CLI applications with GraalVM Native Image

Published in

graalvm

9 min readNov 13, 2020

GraalVM Native Image technology allows you to compile your applications into native executables. Some of the great benefits you get from it are:

small standalone distribution not requiring a JDK
instant startup
lower memory footprint

Native image is a very exciting way to deploy apps to cloud environments where these benefits determine the actual cost of running your applications.

However there is another class of applications that benefits from the above characteristics — command line apps!

Indeed, a good command line app is truly standalone, not like a docker run some-image standalone which involves downloading the infrastructure and the dependencies of the app just conveniently packaged. That was possible for ages: slap some @Grab annotations on the Groovy code, provide a wrapper to download the JDK, and call it a day. Native image gives you a binary that once you wget it is functional on its own.

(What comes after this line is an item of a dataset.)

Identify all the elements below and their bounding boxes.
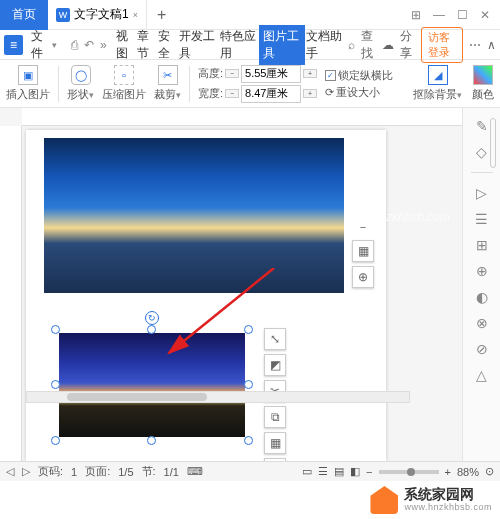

A good CLI app starts fast! And if it doesn’t have a lot to do it dies fast too!

GraalVM Native Image precompiles your Java applications into native binaries, which don’t need to perform lots of boot-time initialization, like loading and verifying class files, and have startup times similar to apps written in other native compiled languages: Go, C/C++, etc.

Native executables also don’t need to initialize and allocate memory for the JIT compiler because there is no JIT compiler! Everything is compiled at build time. No JIT compiler means no code caches and no profile data caches which results in lower memory requirements than the same application running on the JVM. Your app will still consume memory for its own data of course, so if there’s a lot of data to process memory usage will grow as necessary but is still configurable with the normal -Xmx and friends command line options.

All in all, it checks a lot of the boxes for how a good CLI app should be. But in this article I want to explore one more cool feature of GraalVM native image — specifying the default memory requirements at the image build time.

Normally, for a Java application running on the JVM, you need to specify how much memory it can use at runtime. You run it with a command line like java -Xmx4G -jar myApp.jar and know that this application has its heap size limit at 4G. Without the -Xmx option the heap size will be determined by a heuristic, typically based on the total amount of memory available.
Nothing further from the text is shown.